(About this task) In the records below, find the line that contains "a e autonoma", then transcribe it and every later line exactly, stopping at the final line.

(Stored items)
....

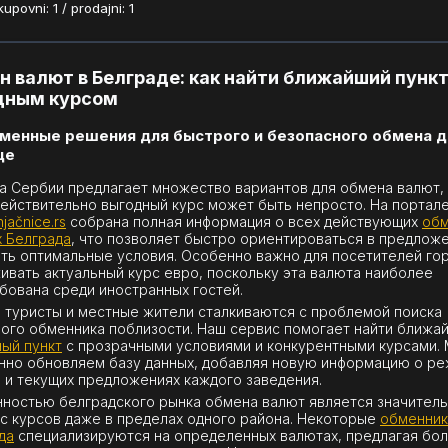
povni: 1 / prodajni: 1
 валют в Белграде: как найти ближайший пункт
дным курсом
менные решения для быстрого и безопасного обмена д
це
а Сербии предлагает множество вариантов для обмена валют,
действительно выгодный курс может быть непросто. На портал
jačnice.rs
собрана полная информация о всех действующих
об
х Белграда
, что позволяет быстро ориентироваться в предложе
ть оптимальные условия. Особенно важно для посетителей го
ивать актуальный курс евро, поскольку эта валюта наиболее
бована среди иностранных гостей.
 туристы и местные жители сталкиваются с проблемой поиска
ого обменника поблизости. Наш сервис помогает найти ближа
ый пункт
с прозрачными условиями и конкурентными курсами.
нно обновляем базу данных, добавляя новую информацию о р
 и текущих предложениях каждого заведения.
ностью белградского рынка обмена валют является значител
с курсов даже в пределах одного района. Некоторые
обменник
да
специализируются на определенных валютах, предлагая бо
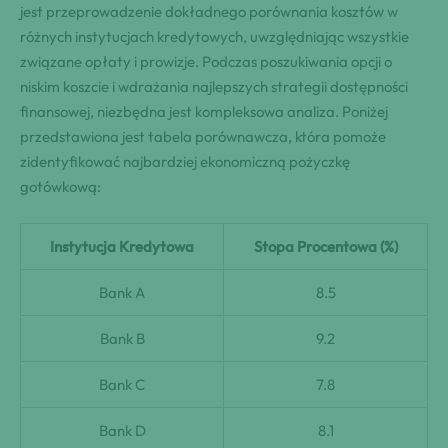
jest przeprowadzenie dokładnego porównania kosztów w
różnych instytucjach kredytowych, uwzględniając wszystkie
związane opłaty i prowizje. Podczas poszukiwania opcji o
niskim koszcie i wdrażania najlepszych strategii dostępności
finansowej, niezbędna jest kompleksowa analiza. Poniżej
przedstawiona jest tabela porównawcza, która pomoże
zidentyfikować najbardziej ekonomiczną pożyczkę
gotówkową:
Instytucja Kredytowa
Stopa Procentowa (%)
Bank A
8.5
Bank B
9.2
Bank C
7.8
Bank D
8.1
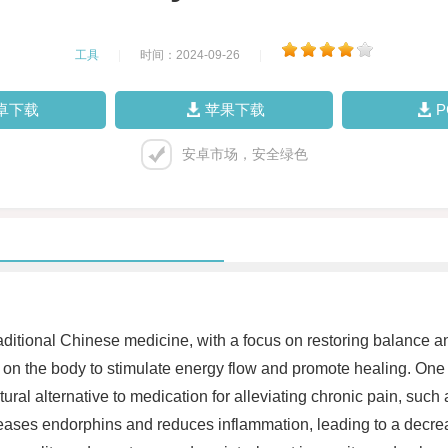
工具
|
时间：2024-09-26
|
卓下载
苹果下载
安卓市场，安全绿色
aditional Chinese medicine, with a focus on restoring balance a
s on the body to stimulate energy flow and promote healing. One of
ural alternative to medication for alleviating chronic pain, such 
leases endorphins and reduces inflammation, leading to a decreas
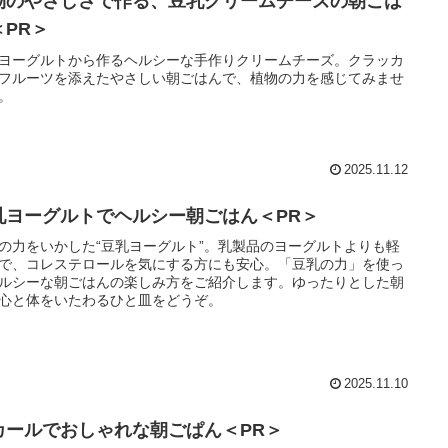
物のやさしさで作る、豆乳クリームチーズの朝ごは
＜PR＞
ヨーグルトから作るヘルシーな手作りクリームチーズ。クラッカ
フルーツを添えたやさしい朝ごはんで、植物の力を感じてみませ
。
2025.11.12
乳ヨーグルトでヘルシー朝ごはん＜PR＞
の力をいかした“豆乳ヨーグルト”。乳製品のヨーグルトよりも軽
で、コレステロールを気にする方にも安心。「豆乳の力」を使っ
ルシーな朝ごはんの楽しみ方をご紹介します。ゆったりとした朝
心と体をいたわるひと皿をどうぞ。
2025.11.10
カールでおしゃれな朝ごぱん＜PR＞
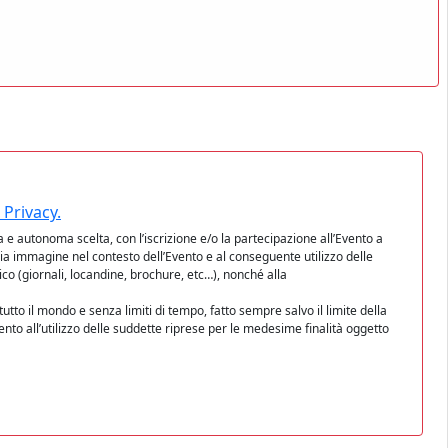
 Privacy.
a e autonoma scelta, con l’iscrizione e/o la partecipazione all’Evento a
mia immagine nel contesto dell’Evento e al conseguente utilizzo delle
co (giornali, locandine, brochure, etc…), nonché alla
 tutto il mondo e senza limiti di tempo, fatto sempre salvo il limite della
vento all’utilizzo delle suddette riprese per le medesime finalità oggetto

....

(Worked solution)
a e autonoma scelta, con l’iscrizione e/o la partecipazione all’Evento a
mia immagine nel contesto dell’Evento e al conseguente utilizzo delle
co (giornali, locandine, brochure, etc…), nonché alla
 tutto il mondo e senza limiti di tempo, fatto sempre salvo il limite della
vento all’utilizzo delle suddette riprese per le medesime finalità oggetto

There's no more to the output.